第26話 霊峰魔境~普通の駆け出し冒険者



「風光明媚」


「ふーこ?」

「めび?」


「うん? えっとね、奇麗だなってこと」


「「うん、きれーーっ」」


 と子供らが言葉を交わす通り霊峰魔境はとても美しいところだった。

 門を出てすぐはなだらかな坂で、緑の草と色とりどりの花が咲き、草原のような景観だった。そこをしばらく進むと木々が多くなり。森といっていい様相を呈する。


 しかも水が豊かでところどころに湧水とそのながれる小川がうねっていて、泉や湖が点在している。水は鏡のように澄んで空や森を映している。

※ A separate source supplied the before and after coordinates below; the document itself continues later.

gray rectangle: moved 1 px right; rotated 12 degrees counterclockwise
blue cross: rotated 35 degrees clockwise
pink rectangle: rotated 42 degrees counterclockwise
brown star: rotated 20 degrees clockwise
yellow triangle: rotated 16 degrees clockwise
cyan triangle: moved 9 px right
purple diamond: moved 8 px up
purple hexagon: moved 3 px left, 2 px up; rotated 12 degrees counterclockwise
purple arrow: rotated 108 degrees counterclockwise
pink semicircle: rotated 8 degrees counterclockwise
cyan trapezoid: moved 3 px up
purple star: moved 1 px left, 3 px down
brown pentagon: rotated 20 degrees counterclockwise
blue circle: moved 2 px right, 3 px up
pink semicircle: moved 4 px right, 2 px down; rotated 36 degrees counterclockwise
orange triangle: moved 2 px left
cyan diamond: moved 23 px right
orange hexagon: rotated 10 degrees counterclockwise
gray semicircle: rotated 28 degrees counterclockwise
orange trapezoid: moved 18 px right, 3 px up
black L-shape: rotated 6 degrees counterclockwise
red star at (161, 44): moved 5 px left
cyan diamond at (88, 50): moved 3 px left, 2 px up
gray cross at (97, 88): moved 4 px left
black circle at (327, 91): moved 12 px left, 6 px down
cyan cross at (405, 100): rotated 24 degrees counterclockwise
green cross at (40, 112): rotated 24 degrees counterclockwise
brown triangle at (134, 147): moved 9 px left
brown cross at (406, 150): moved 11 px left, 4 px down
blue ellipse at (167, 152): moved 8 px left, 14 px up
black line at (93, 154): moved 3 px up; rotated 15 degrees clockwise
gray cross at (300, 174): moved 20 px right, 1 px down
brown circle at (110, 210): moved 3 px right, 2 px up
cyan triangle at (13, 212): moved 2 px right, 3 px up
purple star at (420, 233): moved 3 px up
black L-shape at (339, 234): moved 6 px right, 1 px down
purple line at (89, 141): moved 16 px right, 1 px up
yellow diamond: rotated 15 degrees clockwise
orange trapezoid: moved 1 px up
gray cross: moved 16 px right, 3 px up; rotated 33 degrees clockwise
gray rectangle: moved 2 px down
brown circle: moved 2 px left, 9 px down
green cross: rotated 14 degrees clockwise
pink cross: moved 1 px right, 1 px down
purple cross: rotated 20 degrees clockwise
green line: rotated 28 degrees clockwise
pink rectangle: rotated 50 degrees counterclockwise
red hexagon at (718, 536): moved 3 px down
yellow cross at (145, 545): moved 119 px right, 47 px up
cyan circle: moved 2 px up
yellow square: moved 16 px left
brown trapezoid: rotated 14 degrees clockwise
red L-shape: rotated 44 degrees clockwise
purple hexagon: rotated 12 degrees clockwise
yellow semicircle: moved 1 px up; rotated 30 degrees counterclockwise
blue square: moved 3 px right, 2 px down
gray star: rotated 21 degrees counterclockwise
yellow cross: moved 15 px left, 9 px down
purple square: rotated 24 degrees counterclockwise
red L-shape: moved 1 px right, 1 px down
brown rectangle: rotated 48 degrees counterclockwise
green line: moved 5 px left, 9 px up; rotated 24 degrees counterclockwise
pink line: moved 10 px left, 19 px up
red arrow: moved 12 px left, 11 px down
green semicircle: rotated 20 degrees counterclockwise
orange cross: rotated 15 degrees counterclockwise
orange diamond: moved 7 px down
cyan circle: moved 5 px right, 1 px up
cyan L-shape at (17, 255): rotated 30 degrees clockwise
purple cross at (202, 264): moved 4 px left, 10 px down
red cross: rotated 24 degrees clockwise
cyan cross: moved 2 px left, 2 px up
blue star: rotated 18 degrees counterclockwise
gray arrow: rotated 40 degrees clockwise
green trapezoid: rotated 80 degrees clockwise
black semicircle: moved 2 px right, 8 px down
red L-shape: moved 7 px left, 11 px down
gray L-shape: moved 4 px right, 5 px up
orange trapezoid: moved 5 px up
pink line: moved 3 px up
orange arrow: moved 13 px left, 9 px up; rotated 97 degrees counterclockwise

 そしてその森の向こうには白く峻厳な山々が連なり、ひときわ高くそびえるのは天界につながるといわれる霊峰アファナシア。この国の名前にもなった神話にも出てくる美しい山だった。


 そんな草原をポテポテ歩く三人の子供と…ネコ。


「モップってさ、いつの間にか姿を消しているよね。

 そんでいつの間にか合流してるんだ」


「「う?」」


 アルビスは不思議に思ったが、双子はそんなものだと思っている。ネゴ基準がこいつだからな。


「うなーおおぅぉっ」


「何言ってっかわからんて…まあ、なあ…」


 異世界の猫だからそんなこともあるかもね…で納得するアルビス。

 ここに常識を持ったやつはいないのだ。

 そんな草原だが、アルビスたちの他にも割と年若い冒険者が徘徊している。

 草をかき分け、あるいはむしりまくってはいずり回る若者たち。


 何をしているんだろう?

 と思った。


 なので素直に聞いてみた。


「何しているの?」


「何って薬草を探しているんだよ、みりゃ分かるだろう?」


「んーん、全然わからない」


 片っ端から草を毟ってそれを放り捨てるを繰り返しているのだ。

 桜吹雪ならぬ草吹雪で遊んでいるようにしか見えなかった。

 少なくともこれで薬草が見つかればすごいと思った。


(まあ、これもギルドがいい加減だからだよな)


 アルビスはここに来る前、ギルドに寄ったときのことを思い出した。

 アルビスはこの辺りで取れる薬草の見本でもないかとよってみたのだ。


 だがなかった。それどころか。


『そんなことは先輩冒険者に習って覚えるもんだよ、そんなことも知らないか?』


 とか悪態をつかれた。

 マニュアルがあれば効率が良くなるのに。と思ったが、未開文明じゃこんなものかとも思う。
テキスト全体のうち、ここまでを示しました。